[Data items]

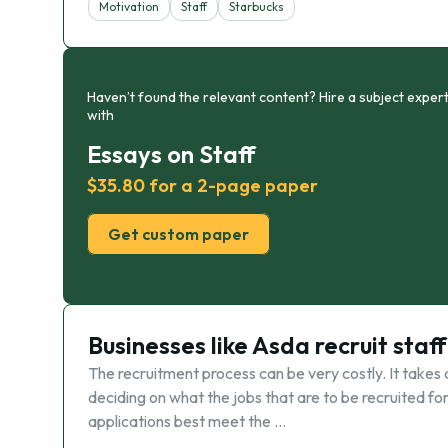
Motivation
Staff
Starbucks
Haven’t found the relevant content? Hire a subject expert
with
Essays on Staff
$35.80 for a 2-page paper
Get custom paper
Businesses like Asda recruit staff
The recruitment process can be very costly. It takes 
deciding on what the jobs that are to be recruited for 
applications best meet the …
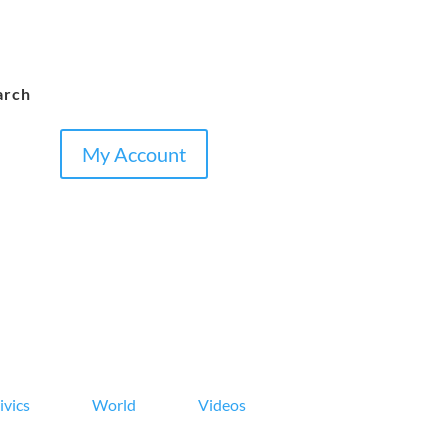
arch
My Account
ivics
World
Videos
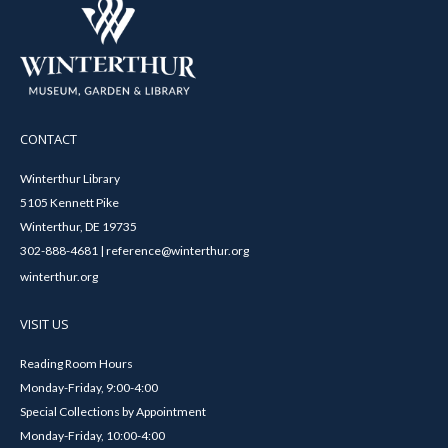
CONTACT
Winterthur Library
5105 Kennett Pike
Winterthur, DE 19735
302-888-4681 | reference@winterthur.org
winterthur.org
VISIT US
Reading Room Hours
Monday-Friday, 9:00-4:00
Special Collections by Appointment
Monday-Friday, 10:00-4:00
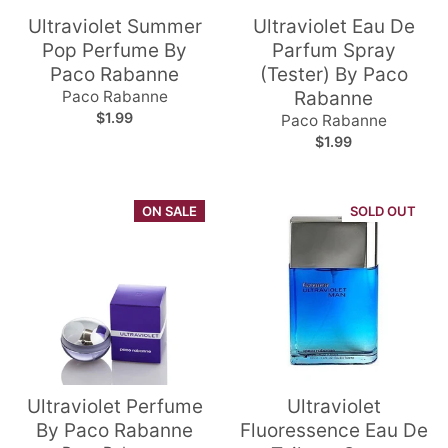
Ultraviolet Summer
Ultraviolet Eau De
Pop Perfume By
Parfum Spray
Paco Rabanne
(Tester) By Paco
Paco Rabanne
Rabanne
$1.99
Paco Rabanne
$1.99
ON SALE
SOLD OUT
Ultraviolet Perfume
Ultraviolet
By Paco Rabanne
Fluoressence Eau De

---

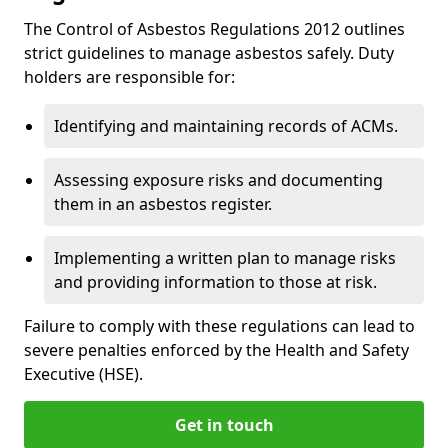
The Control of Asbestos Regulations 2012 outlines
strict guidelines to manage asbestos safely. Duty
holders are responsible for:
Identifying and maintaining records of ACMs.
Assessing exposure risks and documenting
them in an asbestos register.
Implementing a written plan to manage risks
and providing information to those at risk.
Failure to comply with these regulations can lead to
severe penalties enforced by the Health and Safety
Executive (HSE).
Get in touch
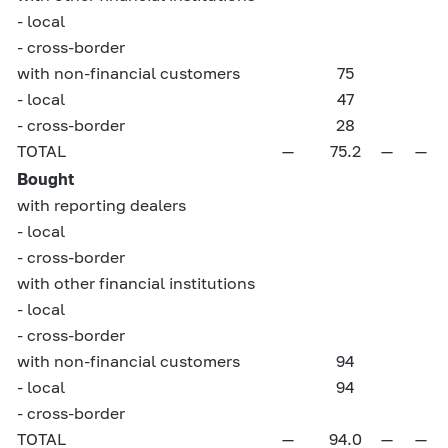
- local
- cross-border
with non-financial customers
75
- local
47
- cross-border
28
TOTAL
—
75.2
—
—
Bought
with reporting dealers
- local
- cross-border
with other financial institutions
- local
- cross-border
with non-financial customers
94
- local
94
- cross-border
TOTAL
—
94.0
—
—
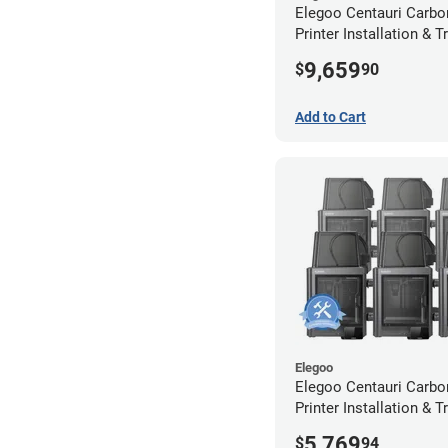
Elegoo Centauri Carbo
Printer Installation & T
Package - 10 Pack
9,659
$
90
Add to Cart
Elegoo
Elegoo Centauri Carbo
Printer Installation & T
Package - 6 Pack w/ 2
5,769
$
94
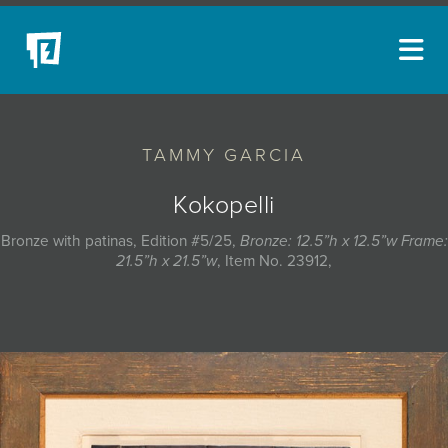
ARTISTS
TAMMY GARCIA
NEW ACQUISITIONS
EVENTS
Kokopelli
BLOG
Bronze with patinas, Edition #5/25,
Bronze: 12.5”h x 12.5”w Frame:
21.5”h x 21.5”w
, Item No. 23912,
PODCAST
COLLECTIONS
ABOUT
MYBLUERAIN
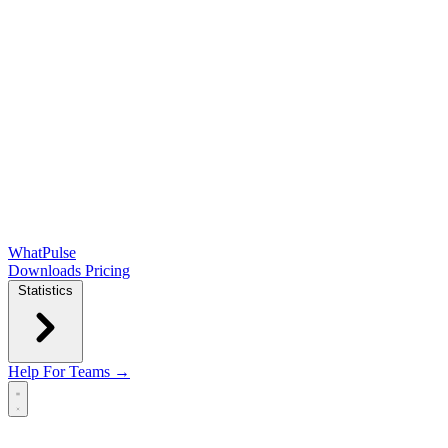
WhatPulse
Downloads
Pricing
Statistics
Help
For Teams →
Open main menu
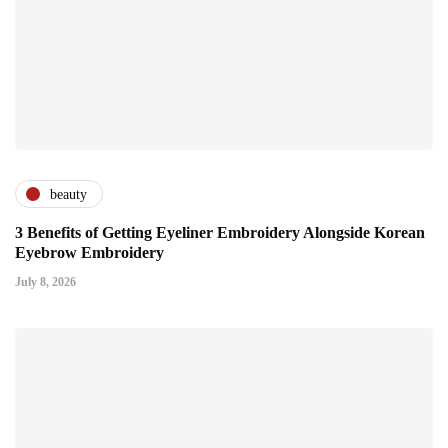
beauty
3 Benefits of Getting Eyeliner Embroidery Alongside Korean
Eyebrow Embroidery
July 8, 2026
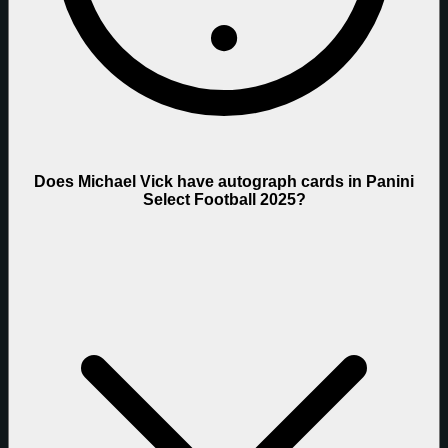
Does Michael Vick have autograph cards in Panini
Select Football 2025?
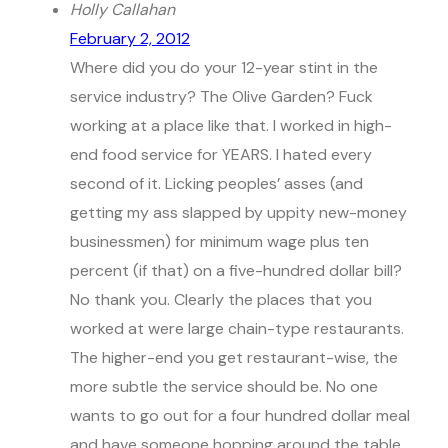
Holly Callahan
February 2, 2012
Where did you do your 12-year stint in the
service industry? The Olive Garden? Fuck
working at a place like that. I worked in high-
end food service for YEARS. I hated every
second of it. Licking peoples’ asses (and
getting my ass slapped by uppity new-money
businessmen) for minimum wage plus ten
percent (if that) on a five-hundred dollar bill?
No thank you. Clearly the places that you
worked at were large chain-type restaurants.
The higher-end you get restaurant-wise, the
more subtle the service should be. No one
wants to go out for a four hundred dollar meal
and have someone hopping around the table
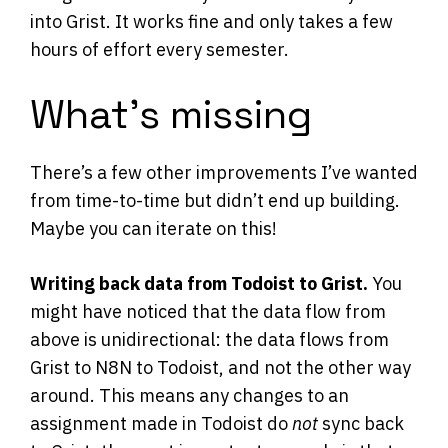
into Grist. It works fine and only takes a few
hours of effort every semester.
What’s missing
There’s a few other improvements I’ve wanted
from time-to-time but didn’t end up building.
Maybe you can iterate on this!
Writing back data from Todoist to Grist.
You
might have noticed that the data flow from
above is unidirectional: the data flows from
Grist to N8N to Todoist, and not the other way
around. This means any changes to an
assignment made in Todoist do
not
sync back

* * *

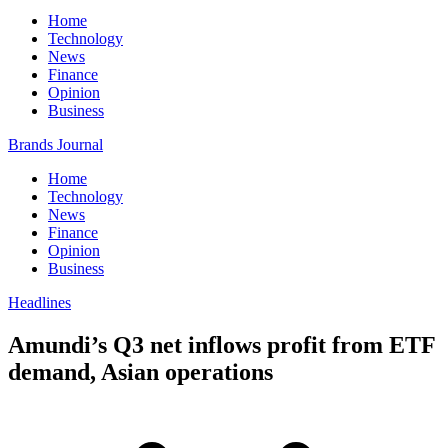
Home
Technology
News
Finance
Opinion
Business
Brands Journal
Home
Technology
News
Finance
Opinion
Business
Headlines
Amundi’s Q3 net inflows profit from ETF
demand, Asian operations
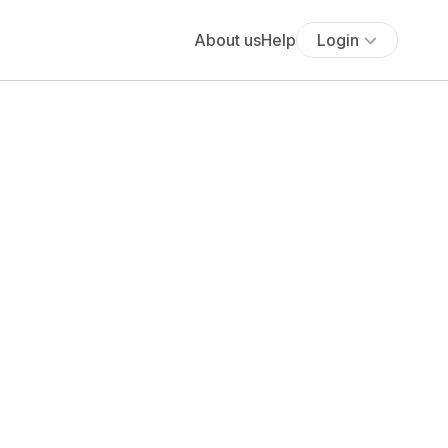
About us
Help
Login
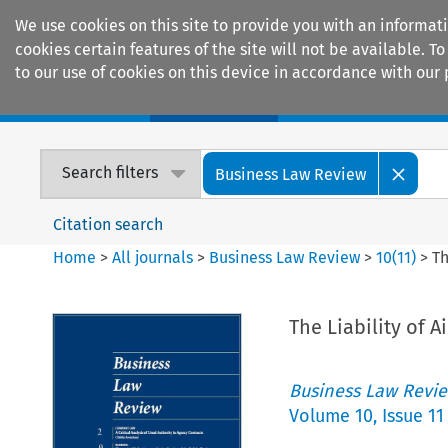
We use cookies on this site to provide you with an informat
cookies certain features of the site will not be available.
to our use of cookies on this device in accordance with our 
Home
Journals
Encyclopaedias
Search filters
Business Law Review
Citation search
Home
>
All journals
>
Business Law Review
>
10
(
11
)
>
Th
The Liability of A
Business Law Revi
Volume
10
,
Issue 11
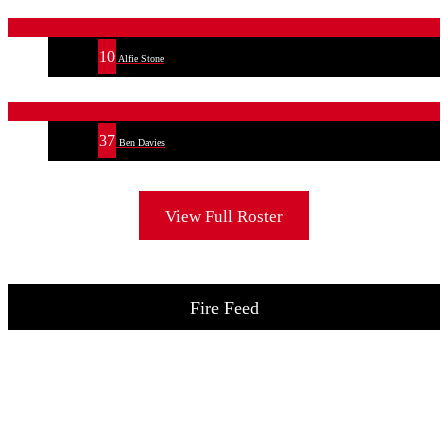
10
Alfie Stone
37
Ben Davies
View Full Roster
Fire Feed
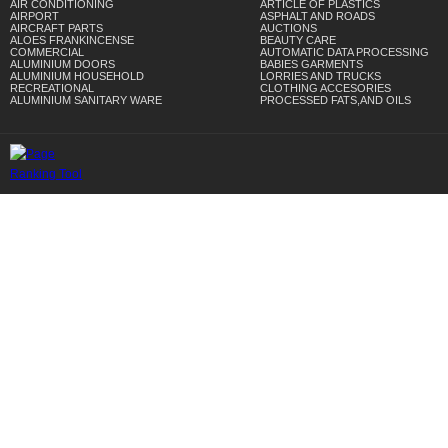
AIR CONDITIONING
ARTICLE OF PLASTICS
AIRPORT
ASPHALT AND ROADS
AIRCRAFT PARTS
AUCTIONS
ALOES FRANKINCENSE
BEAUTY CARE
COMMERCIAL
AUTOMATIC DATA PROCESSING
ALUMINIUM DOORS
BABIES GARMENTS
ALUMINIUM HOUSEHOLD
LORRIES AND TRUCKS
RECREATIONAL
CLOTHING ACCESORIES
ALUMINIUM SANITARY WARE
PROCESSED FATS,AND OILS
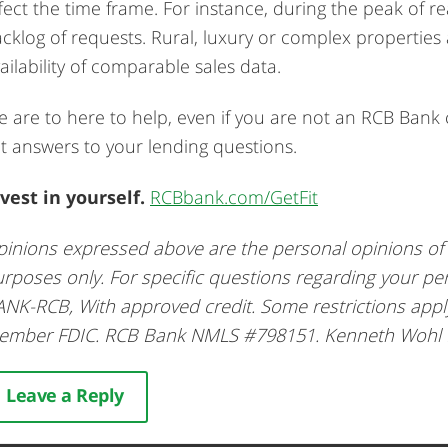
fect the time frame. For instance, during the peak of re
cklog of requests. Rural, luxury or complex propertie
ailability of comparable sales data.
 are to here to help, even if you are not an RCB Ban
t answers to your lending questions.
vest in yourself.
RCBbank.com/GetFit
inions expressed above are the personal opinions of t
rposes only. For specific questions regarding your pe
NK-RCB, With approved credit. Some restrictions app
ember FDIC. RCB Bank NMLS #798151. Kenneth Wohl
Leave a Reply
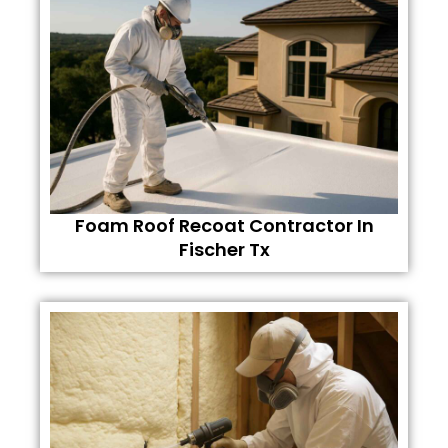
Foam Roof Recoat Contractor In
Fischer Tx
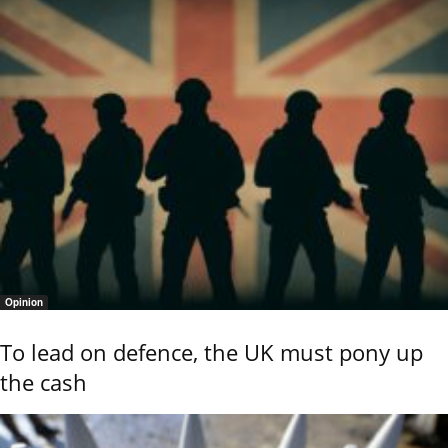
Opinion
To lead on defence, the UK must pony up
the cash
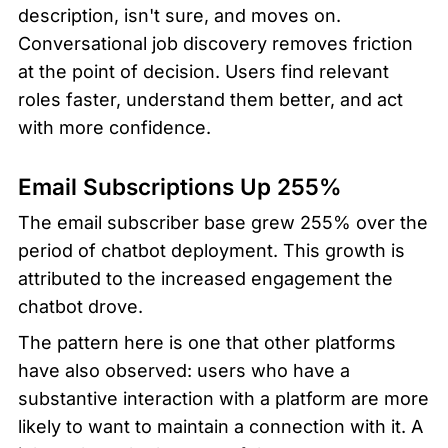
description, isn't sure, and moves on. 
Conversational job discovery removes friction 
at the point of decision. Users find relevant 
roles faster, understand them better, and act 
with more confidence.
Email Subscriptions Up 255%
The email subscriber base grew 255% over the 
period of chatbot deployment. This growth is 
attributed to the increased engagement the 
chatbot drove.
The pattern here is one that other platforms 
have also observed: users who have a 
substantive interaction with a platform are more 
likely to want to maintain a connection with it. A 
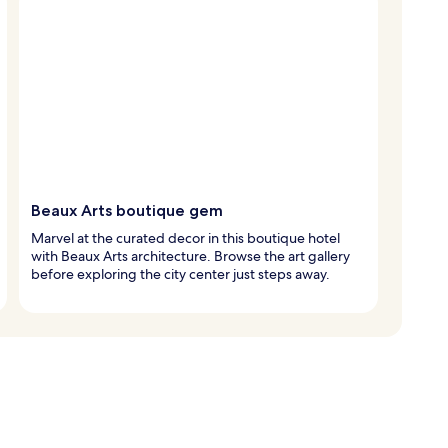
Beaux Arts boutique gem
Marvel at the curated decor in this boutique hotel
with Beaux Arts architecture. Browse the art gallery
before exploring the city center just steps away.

● INSTRUCTIONS FOR THE TASK:
Say how many lines in the entries above contain the string "cookies", offering no other words.

● RESULT:
3